In this province, as in a great portion of the south of France, the taille was real and not personal—that is to say, it was regulated by the value of property, and not by the personal condition of the proprietor. Some lands had, no doubt, the privilege of not paying this tax: these lands had, in former times, belonged to the nobility, but, by the progress of time and of capital, it had happened that a portion of this property had fallen into the hands of non-noble holders. On the other hand, the nobles had become the holders of many lands which were liable to the taille. The privilege of exemption, being thus removed from persons to things, was doubtless more abused; but it was less felt, because, though still irksome, it was no longer humiliating. Not being indissolubly connected with the idea of a class, not investing any class with interests altogether alien and opposed to those of the other classes, such a privilege no longer opposed a barrier to the co-operation of all in public affairs.
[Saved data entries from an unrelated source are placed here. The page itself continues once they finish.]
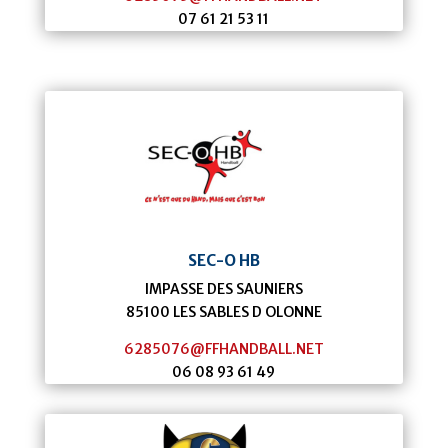
07 61 21 53 11
SEC-O HB
IMPASSE DES SAUNIERS
85100
LES SABLES D OLONNE
6285076@FFHANDBALL.NET
06 08 93 61 49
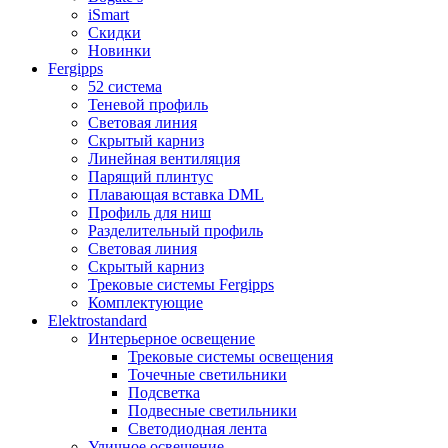
iSmart
Скидки
Новинки
Fergipps
52 система
Теневой профиль
Световая линия
Скрытый карниз
Линейная вентиляция
Парящий плинтус
Плавающая вставка DML
Профиль для ниш
Разделительный профиль
Световая линия
Скрытый карниз
Трековые системы Fergipps
Комплектующие
Elektrostandard
Интерьерное освещение
Трековые системы освещения
Точечные светильники
Подсветка
Подвесные светильники
Светодиодная лента
Уличное освещение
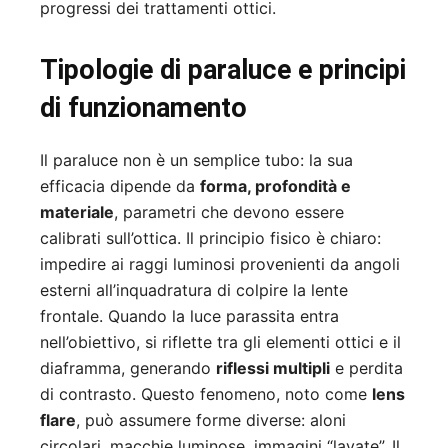
progressi dei trattamenti ottici.
Tipologie di paraluce e principi
di funzionamento
Il paraluce non è un semplice tubo: la sua
efficacia dipende da
forma, profondità e
materiale
, parametri che devono essere
calibrati sull’ottica. Il principio fisico è chiaro:
impedire ai raggi luminosi provenienti da angoli
esterni all’inquadratura di colpire la lente
frontale. Quando la luce parassita entra
nell’obiettivo, si riflette tra gli elementi ottici e il
diaframma, generando
riflessi multipli
e perdita
di contrasto. Questo fenomeno, noto come
lens
flare
, può assumere forme diverse: aloni
circolari, macchie luminose, immagini “lavate”. Il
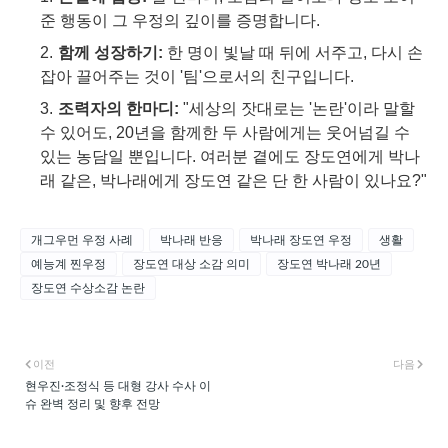
준 행동이 그 우정의 깊이를 증명합니다.
함께 성장하기:
한 명이 빛날 때 뒤에 서주고, 다시 손
잡아 끌어주는 것이 '팀'으로서의 친구입니다.
조력자의 한마디:
"세상의 잣대로는 '논란'이라 말할
수 있어도, 20년을 함께한 두 사람에게는 웃어넘길 수
있는 농담일 뿐입니다. 여러분 곁에도 장도연에게 박나
래 같은, 박나래에게 장도연 같은 단 한 사람이 있나요?"
개그우먼 우정 사례
박나래 반응
박나래 장도연 우정
생활
예능계 찐우정
장도연 대상 소감 의미
장도연 박나래 20년
장도연 수상소감 논란
이전
다음
현우진·조정식 등 대형 강사 수사 이
슈 완벽 정리 및 향후 전망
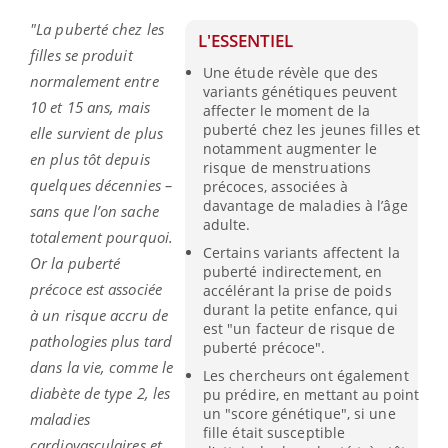
"La puberté chez les
L'ESSENTIEL
filles se produit
Une étude révèle que des
normalement entre
variants génétiques peuvent
10 et 15 ans, mais
affecter le moment de la
puberté chez les jeunes filles et
elle survient de plus
notamment augmenter le
en plus tôt depuis
risque de menstruations
quelques décennies –
précoces, associées à
davantage de maladies à l’âge
sans que l’on sache
adulte.
totalement pourquoi.
Certains variants affectent la
Or la puberté
puberté indirectement, en
précoce est associée
accélérant la prise de poids
durant la petite enfance, qui
à un risque accru de
est "un facteur de risque de
pathologies plus tard
puberté précoce".
dans la vie, comme le
Les chercheurs ont également
diabète de type 2, les
pu prédire, en mettant au point
un "score génétique", si une
maladies
fille était susceptible
cardiovasculaires et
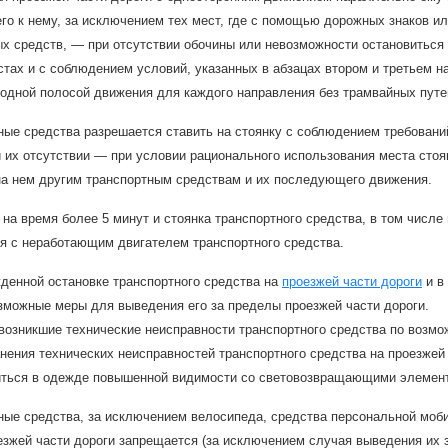
о к нему, за исключением тех мест, где с помощью дорожных знаков и
х средств, — при отсутствии обочины или невозможности остановиться 
тах и с соблюдением условий, указанных в абзацах втором и третьем н
 одной полосой движения для каждого направления без трамвайных путе
ные средства разрешается ставить на стоянку с соблюдением требовани
и их отсутствии — при условии рационального использования места стоя
а нем другим транспортным средствам и их последующего движения.
 на время более 5 минут и стоянка транспортного средства, в том числ
я с неработающим двигателем транспортного средства.
денной остановке транспортного средства на
проезжей части дороги
и в
зможные меры для выведения его за пределы проезжей части дороги.
возникшие технические неисправности транспортного средства по возмо
нения технических неисправностей транспортного средства на проезжей
ться в одежде повышенной видимости со световозвращающими элемен
ные средства, за исключением велосипеда, средства персональной моби
оезжей части дороги запрещается (за исключением случая выведения их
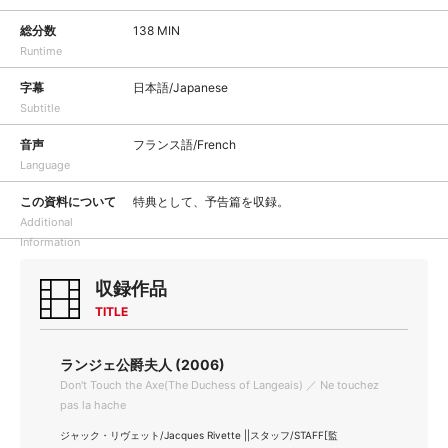
総分数
138 MIN
Runtime
字幕
日本語/Japanese
Subtitle
音声
フランス語/French
Language
この資料について
特典として、予告篇を収録。
Additional
Information
収録作品
TITLE
ランジェ公爵夫人 (2006)
Don't Touch the Axe(The Duchess of Langeais) ／ Ne touchez
pas la hache
ジャック・リヴェット/Jacques Rivette ||スタッフ/STAFF[監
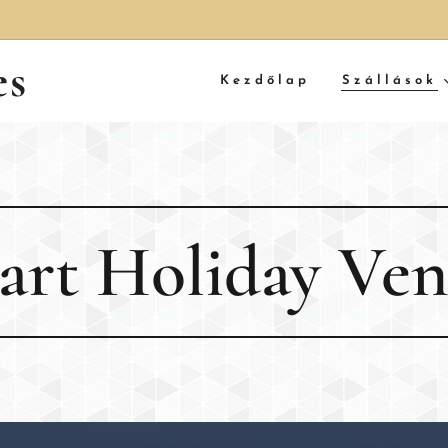
es
Kezdőlap
Szállások
rt Holiday Ve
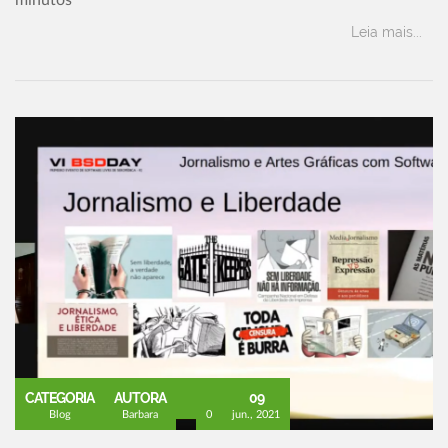
Leia mais...
CATEGORIA
AUTORA
09
Blog
Barbara
0
jun., 2021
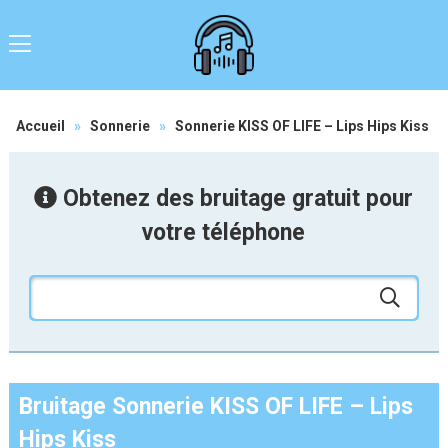
Accueil
»
Sonnerie
»
Sonnerie KISS OF LIFE – Lips Hips Kiss
Obtenez des bruitage gratuit pour
votre téléphone
Bruitage Sonnerie KISS OF LIFE – Lips
Hips Kiss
In Languedoc especially, more than in any other part of France, all classes did so co-operate, and this on a footing of complete equality.
In Brittany the landed gentry of the province had the right of all appearing in their own persons at the States, which made these Assemblies in some sort resemble the Polish Diets. In Languedoc the nobles only figured at the States of the province by their representatives: twenty-three of them sat for the whole body. The clergy also sat in the person of the twenty-three bishops of the province, and it deserves especial observation that the towns had as many votes as the two upper orders.